Successful management of ischaemic symptoms in a patient with asymmetric septal hypertrophy: a grand round case report
Damirbek Osmonov, Azimbek Toktosunov, Aida Toktogulova, Dilrabo Kasymova, Unal Mustafa

TL;DR
A 30-year-old man with hypertrophic cardiomyopathy and chest pain was successfully treated with ethyl alcohol ablation, reducing his symptoms and improving his condition.
Contribution
The case demonstrates the effectiveness of ethyl alcohol ablation in managing ischaemic symptoms in a patient with asymmetric septal hypertrophy.
Findings
Ethyl alcohol ablation reduced left ventricular outflow tract obstruction in the patient.
The procedure provided significant symptom relief for a patient with long-standing HCM-related chest pain.

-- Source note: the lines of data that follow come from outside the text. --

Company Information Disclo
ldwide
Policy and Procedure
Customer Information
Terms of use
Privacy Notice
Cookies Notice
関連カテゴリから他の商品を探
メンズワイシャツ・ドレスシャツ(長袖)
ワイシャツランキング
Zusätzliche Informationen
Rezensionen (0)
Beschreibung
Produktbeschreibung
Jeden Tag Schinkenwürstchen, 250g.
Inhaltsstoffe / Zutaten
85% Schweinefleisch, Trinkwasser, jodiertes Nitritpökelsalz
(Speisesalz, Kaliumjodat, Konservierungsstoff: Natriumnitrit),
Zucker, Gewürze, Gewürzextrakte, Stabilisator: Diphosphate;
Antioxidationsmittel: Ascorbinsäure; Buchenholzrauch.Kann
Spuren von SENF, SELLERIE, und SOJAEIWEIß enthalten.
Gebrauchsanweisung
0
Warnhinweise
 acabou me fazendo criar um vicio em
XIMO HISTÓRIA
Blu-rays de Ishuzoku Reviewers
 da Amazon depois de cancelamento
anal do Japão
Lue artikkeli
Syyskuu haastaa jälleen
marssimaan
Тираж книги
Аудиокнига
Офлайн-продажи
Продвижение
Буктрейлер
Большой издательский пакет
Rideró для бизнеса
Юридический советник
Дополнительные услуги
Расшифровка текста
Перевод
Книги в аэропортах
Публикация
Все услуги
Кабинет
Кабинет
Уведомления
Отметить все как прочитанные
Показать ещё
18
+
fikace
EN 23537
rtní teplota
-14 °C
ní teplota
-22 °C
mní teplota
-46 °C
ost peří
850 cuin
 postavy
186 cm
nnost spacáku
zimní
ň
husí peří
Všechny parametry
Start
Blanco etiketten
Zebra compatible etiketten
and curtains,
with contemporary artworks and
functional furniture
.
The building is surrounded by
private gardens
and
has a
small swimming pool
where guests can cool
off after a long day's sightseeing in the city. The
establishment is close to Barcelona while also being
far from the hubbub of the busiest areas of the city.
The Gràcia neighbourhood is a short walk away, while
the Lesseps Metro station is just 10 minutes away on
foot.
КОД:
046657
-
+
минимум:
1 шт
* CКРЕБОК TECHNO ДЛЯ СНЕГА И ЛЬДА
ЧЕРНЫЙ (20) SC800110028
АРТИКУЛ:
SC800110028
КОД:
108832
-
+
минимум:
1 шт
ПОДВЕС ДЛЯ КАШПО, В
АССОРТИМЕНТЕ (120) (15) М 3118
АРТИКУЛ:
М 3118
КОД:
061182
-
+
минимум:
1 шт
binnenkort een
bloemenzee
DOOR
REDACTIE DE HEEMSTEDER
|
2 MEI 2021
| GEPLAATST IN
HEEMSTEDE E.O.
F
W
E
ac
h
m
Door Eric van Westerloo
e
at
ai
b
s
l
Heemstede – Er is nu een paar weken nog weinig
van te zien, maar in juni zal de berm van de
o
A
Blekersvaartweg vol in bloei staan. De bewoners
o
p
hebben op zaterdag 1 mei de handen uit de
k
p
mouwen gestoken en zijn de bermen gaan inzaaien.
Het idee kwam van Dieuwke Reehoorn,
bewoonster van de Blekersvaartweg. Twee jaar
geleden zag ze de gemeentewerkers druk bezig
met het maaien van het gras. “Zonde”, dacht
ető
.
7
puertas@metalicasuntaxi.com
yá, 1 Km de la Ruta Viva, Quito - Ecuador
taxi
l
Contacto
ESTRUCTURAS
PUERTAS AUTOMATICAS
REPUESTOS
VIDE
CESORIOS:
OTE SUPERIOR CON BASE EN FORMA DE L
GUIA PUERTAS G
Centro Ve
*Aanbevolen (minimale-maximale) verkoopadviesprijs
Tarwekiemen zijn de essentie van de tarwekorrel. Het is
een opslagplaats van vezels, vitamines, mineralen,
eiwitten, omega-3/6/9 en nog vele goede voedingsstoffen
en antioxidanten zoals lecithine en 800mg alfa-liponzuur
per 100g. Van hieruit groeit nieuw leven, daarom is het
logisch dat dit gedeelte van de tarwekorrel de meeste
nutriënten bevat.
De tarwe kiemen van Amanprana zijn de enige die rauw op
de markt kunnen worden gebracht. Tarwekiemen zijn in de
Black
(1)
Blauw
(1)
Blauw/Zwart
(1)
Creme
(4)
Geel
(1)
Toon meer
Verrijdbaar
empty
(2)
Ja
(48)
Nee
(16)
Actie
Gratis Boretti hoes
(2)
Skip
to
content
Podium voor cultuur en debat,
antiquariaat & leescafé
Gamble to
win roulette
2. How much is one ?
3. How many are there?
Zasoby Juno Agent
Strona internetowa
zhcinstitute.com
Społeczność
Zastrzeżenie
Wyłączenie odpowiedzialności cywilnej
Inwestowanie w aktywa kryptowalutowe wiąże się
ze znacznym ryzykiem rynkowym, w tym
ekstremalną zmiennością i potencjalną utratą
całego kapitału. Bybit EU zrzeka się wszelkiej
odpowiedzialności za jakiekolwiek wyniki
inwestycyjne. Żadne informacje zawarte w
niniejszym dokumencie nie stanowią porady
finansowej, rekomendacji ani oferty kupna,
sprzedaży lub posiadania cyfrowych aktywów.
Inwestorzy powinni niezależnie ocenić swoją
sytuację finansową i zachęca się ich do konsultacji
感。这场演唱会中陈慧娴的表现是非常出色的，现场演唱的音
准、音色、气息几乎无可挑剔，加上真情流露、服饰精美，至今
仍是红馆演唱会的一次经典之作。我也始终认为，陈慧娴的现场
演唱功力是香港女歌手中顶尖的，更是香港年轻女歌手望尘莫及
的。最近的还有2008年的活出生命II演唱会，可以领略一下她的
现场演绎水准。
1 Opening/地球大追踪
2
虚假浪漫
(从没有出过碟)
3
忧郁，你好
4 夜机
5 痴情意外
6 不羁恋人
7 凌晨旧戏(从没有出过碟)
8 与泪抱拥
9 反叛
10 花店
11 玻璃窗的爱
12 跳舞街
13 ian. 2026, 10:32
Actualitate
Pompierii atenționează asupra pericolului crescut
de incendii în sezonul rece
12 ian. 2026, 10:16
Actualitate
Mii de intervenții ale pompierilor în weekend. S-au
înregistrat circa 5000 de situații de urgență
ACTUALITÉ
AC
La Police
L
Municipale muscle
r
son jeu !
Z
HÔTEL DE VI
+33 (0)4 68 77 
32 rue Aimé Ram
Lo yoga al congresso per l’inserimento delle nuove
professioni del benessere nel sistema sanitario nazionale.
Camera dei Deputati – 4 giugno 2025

The case supports individualized treatment approaches for HCM patients with ischaemic symptoms.
Abstract
Hypertrophic cardiomyopathy (HCM) is a genetic heart disease that can lead to heart failure, atrial fibrillation, and ischaemic symptoms. Managing patients with HCM and ischaemic symptoms is challenging, and several treatment options have been proposed. A 30-year-old male patient presented with severe chest pain that had been ongoing for more than 30 min at rest. He was diagnosed with HCM and had periodic chest pain since the age of 14. He underwent two separate ethyl alcohol ablations of the first septal branches of the left anterior descending and posterior descending arteries, which relieved his symptoms. This case report highlights the challenges in managing patients with HCM and ischaemic symptoms. In this patient, the use of ethyl alcohol ablation was effective in reducing left ventricular outflow tract obstruction and improving symptoms. Ethyl alcohol ablation is a minimally…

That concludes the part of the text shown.